[Dataset content]
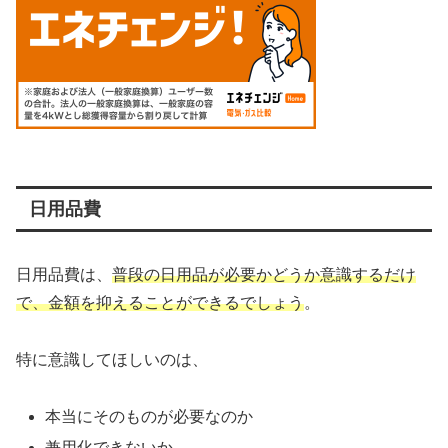
日用品費
日用品費は、
普段の日用品が必要かどうか意識するだけ
で、金額を抑えることができるでしょう
。
特に意識してほしいのは、
本当にそのものが必要なのか
兼用化できないか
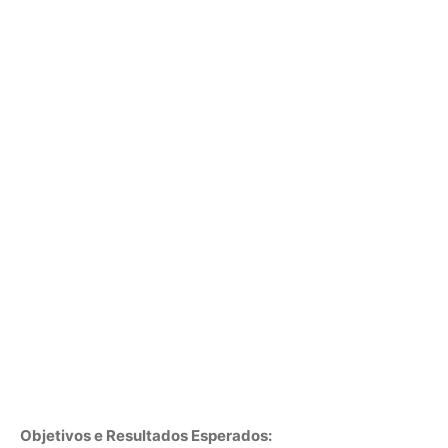
Objetivos e Resultados Esperados:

[Assignment] Exactly those lines that run from the line holding "本当にそのものが必要なのか" to the end of the listing above, both included, are to be reproduced, with pictures left out.

[Completed exercise]
本当にそのものが必要なのか
兼用化できないか
Objetivos e Resultados Esperados:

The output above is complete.